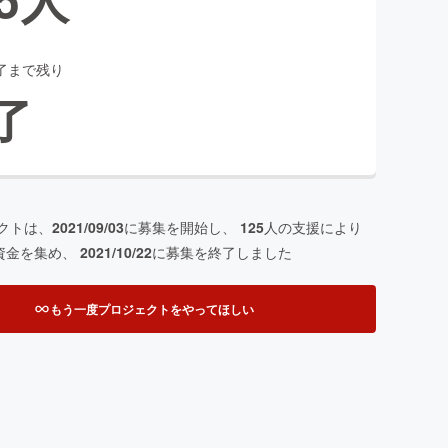
了まで残り
了
クトは、
2021/09/03
に募集を開始し、
125
人の支援により
資金を集め、
2021/10/22
に募集を終了しました
もう一度プロジェクトをやってほしい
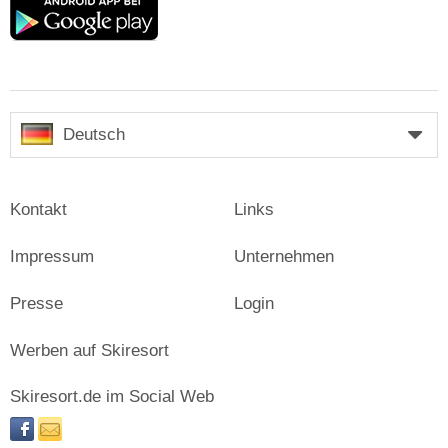
Google
play
Deutsch
Kontakt
Links
Impressum
Unternehmen
Presse
Login
Werben auf Skiresort
Skiresort.de im Social Web
facebook
newsletter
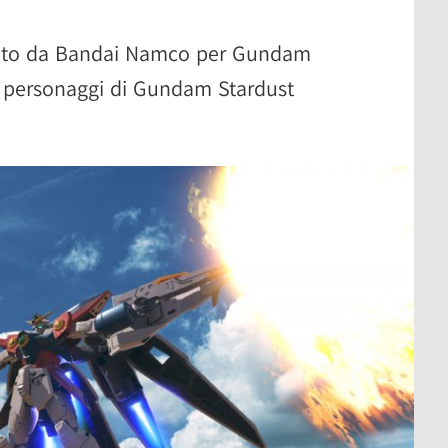
ato da Bandai Namco per Gundam
i personaggi di Gundam Stardust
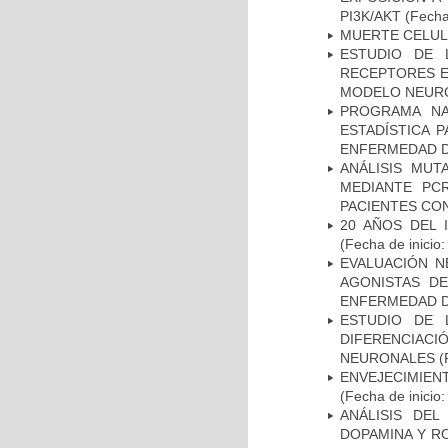
PI3K/AKT
(Fecha 
MUERTE CELU
ESTUDIO DE 
RECEPTORES E
MODELO NEUR
PROGRAMA NA
ESTADÍSTICA 
ENFERMEDAD D
ANÁLISIS MUT
MEDIANTE PC
PACIENTES CON
20 AÑOS DEL 
(Fecha de inicio
EVALUACIÓN N
AGONISTAS D
ENFERMEDAD D
ESTUDIO DE 
DIFERENCIA
NEURONALES
(
ENVEJECIMIE
(Fecha de inicio
ANÁLISIS DEL
DOPAMINA Y RO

————————

Checking each line above, count the ones that hold the word "Gundam" and state the total alone.

2